------ DATA LISTING

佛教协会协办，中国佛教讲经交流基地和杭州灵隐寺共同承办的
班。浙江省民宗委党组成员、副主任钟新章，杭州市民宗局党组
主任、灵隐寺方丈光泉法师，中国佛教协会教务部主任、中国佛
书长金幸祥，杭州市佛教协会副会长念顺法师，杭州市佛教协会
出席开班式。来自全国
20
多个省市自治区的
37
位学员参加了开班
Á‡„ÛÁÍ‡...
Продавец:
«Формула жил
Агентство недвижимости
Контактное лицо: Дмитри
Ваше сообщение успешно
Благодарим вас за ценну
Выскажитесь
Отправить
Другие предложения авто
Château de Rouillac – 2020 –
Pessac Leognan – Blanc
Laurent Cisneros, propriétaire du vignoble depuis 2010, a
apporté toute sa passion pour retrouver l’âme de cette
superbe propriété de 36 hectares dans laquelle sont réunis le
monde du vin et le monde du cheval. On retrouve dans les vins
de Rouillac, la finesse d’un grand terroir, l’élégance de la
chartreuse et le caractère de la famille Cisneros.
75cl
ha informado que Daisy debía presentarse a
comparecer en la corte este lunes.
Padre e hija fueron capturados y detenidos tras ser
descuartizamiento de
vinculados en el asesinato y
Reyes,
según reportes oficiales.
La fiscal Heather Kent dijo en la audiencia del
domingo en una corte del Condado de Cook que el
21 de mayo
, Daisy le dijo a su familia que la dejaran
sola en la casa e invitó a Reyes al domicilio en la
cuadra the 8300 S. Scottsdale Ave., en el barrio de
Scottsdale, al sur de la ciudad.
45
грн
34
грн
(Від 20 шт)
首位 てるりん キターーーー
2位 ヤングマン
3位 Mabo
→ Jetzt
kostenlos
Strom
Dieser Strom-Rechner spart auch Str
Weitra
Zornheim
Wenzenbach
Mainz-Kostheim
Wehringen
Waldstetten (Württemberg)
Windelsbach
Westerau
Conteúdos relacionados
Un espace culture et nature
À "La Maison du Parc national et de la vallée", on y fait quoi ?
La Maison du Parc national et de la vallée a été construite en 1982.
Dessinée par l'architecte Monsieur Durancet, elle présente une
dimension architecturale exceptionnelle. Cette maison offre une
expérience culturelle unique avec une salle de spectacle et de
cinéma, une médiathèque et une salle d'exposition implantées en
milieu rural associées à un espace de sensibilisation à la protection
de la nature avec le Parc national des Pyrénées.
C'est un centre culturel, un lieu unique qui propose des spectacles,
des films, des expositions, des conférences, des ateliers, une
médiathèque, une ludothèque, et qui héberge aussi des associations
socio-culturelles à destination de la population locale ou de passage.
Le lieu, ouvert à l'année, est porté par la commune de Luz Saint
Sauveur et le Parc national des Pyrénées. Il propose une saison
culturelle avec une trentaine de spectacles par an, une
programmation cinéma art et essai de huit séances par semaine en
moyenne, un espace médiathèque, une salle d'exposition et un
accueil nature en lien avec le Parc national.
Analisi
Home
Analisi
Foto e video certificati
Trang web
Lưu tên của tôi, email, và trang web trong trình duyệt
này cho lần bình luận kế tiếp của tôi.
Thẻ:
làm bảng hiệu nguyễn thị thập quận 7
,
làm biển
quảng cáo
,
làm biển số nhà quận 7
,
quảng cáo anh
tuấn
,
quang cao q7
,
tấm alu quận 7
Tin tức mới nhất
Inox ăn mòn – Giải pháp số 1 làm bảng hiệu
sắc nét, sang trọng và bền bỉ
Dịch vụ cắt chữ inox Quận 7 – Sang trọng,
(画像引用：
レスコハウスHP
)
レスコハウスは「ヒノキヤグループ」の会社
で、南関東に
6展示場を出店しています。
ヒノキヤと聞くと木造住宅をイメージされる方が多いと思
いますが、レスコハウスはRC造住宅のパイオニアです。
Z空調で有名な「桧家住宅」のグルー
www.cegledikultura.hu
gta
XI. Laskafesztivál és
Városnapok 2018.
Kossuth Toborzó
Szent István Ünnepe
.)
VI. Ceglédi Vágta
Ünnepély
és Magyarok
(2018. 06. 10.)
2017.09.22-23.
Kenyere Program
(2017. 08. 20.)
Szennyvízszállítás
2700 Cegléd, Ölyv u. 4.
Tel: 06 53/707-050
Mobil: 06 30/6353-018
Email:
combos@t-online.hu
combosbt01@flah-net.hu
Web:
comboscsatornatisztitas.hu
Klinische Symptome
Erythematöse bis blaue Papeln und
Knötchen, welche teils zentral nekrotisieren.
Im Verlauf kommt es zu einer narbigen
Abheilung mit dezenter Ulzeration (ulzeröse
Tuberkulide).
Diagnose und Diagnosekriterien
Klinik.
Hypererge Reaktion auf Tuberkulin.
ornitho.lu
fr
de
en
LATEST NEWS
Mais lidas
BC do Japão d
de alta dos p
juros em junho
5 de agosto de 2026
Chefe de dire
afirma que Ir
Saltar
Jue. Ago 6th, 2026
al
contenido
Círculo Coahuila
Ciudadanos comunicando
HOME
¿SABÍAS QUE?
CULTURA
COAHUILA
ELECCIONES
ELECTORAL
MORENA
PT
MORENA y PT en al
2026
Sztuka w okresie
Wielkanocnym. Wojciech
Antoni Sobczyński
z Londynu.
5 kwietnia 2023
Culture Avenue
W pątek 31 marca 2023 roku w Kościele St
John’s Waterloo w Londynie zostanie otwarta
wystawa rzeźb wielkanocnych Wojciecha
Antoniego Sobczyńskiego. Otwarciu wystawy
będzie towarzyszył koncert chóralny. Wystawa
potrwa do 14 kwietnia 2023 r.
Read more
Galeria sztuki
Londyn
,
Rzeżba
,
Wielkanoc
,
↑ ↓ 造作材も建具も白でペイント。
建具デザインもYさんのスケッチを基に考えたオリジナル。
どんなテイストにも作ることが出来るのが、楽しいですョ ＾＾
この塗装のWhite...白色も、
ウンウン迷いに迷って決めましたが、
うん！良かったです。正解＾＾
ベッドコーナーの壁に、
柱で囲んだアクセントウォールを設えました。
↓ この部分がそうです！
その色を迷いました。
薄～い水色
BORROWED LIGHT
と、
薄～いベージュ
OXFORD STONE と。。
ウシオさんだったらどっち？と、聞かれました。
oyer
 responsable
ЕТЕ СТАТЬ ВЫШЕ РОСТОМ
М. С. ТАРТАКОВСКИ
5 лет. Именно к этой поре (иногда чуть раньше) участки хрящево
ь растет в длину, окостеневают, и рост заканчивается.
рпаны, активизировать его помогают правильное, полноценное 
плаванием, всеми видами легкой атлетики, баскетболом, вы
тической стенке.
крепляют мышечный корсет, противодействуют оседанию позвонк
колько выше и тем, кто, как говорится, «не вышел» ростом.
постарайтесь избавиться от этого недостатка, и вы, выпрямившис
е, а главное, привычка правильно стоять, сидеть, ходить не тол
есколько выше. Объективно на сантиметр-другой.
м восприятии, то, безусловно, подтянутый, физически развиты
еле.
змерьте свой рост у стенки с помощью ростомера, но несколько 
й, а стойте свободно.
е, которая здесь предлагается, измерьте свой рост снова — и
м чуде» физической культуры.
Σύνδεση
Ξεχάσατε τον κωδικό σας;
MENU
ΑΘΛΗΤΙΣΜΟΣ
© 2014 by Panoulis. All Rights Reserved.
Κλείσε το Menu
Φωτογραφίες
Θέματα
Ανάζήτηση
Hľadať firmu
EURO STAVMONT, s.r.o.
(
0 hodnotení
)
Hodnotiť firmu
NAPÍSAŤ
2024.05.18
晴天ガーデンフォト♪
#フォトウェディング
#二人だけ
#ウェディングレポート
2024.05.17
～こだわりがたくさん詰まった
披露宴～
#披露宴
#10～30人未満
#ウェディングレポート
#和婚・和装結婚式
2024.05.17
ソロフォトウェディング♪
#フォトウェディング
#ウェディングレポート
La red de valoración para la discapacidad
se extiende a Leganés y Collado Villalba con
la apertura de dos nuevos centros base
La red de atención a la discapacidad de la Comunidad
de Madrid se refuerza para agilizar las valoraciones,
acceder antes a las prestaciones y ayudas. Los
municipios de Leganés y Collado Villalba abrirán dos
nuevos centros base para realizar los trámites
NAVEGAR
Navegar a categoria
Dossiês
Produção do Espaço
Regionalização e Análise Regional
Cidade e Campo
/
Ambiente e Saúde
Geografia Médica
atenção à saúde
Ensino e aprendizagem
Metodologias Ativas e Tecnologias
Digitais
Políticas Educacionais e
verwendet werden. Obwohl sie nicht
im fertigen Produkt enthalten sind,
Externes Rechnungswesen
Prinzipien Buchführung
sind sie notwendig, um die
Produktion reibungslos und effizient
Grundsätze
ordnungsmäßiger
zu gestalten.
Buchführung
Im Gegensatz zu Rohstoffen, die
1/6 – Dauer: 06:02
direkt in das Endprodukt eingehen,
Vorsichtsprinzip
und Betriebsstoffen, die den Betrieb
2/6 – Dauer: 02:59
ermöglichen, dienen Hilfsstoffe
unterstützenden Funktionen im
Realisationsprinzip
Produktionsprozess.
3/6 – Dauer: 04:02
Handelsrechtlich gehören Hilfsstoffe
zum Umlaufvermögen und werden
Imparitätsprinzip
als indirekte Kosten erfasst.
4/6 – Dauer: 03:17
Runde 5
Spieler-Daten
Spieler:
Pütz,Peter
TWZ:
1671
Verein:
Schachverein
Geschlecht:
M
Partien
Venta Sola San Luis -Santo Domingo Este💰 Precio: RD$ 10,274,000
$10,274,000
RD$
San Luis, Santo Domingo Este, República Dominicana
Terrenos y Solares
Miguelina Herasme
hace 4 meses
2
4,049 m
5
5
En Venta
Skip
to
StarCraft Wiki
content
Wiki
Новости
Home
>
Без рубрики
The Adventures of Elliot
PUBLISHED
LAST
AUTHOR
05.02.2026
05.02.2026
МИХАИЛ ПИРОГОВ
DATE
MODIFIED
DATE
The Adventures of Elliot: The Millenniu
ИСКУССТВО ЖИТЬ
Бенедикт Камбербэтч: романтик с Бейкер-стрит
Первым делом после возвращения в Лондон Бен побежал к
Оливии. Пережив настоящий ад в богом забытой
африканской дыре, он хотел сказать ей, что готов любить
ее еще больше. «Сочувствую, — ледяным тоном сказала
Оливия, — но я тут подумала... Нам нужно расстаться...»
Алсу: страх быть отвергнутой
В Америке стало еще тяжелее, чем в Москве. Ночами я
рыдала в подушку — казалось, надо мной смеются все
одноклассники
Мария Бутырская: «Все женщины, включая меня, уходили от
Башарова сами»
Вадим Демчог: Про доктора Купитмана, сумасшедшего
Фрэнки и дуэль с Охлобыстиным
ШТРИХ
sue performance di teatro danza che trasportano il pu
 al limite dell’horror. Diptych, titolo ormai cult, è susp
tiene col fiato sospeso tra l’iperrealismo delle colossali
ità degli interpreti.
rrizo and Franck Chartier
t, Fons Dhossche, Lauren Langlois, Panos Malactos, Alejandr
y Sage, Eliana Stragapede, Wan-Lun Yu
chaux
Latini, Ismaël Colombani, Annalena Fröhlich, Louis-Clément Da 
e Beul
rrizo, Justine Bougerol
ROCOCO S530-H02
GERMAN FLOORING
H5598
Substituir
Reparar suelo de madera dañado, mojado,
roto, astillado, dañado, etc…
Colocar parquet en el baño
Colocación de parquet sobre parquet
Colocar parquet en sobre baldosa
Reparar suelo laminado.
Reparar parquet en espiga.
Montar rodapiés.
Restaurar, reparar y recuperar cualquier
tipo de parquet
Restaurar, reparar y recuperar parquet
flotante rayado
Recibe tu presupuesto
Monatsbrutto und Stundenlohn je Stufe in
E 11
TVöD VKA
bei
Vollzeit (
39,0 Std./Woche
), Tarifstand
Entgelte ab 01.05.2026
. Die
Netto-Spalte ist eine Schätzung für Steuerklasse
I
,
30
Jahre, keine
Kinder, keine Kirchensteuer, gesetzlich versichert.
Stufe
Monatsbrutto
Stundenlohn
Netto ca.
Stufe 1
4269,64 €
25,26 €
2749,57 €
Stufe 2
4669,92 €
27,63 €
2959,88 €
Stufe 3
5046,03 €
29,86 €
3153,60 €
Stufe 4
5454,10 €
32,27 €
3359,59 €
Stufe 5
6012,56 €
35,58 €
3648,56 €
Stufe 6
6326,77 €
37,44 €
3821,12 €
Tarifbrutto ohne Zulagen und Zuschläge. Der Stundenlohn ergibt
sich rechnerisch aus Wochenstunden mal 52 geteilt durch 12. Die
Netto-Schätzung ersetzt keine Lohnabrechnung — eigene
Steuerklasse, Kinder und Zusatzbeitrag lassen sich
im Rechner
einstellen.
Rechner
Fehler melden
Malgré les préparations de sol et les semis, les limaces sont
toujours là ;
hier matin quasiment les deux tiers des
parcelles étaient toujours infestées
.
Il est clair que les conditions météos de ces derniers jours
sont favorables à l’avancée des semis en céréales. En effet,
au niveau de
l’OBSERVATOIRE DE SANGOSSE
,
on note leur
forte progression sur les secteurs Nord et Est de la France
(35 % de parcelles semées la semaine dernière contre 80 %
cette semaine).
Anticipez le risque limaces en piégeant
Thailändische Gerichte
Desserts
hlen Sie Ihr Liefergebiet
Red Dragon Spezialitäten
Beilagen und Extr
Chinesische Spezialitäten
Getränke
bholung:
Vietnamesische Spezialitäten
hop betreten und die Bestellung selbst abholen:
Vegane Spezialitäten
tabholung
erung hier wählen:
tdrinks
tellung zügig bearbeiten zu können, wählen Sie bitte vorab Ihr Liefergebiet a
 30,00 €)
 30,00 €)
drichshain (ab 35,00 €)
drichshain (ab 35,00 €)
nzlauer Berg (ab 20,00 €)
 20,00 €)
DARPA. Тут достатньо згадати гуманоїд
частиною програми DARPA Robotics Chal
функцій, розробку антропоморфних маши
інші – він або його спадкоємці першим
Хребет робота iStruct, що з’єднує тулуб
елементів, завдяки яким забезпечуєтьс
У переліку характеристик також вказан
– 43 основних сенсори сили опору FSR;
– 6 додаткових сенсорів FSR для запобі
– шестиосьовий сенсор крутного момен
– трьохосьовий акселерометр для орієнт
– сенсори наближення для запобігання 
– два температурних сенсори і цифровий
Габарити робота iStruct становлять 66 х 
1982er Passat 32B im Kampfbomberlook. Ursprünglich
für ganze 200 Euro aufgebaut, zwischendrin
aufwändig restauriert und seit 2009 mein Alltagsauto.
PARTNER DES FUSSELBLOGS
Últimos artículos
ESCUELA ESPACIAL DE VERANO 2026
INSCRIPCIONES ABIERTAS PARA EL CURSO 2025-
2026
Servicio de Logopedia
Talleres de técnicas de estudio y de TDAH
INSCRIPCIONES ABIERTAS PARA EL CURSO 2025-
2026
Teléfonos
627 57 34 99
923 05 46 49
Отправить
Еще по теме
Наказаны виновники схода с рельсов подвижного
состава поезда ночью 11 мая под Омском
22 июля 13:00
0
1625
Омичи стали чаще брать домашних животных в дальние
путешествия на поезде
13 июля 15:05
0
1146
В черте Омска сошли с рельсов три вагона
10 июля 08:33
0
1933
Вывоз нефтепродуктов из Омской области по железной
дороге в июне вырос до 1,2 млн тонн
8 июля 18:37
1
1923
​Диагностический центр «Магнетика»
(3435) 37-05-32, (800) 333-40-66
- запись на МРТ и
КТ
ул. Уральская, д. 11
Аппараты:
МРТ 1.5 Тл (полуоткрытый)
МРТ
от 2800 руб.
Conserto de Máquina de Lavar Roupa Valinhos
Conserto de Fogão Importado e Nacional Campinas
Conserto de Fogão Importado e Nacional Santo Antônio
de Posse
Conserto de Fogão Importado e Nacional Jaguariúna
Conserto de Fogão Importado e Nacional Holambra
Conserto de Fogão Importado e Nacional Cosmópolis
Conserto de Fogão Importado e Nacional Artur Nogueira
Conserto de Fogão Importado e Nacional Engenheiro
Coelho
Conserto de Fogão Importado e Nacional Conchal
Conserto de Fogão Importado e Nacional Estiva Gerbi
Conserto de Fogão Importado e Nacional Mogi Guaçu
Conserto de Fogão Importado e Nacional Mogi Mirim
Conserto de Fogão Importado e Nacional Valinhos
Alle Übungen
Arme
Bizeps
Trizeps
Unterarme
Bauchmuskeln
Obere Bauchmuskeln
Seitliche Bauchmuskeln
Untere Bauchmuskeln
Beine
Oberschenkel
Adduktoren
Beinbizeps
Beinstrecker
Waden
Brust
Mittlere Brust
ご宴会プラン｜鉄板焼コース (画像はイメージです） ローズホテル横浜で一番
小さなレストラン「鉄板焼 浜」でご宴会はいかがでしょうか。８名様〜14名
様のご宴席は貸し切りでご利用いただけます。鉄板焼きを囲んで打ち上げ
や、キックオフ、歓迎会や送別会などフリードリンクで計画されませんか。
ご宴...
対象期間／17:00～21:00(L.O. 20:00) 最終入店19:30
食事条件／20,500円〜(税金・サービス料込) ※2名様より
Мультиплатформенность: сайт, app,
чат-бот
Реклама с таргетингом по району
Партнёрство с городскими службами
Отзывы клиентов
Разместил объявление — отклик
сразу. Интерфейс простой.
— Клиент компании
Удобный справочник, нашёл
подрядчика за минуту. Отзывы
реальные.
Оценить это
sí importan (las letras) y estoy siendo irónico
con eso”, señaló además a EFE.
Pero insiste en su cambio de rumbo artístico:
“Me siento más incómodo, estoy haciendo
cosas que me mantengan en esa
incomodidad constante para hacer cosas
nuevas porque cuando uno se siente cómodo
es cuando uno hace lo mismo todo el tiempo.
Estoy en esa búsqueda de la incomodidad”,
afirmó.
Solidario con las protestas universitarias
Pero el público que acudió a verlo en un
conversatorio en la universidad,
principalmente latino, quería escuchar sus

------------

ACTION ITEM: Whenever the string "vallée" shows up on a line of the listing, copy that line.

ANSWER TO THE EXERCISE:
À "La Maison du Parc national et de la vallée", on y fait quoi ?
La Maison du Parc national et de la vallée a été construite en 1982.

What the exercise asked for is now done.